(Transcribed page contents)
- Opening Delimiter -

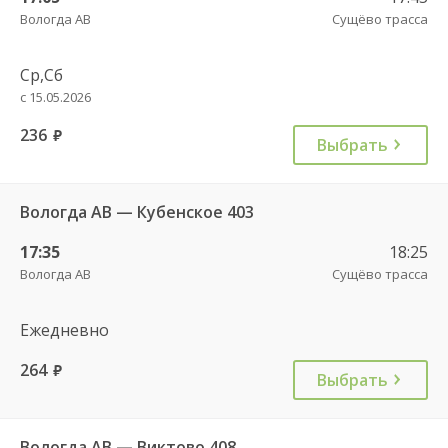
Вологда АВ
Сущёво трасса
Ср,Сб
с 15.05.2026
236
руб.
Выбрать
Вологда АВ — Кубенское 403
17:35
18:25
Вологда АВ
Сущёво трасса
Ежедневно
264
руб.
Выбрать
Вологда АВ — Виктово 408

- Closing Delimiter -

#### The problem:
Word-for-word repeat, images excluded: return all the data.

#### Answer below:
Вологда АВ
Сущёво трасса
Ср,Сб
с 15.05.2026
236
руб.
Выбрать
Вологда АВ — Кубенское 403
17:35
18:25
Вологда АВ
Сущёво трасса
Ежедневно
264
руб.
Выбрать
Вологда АВ — Виктово 408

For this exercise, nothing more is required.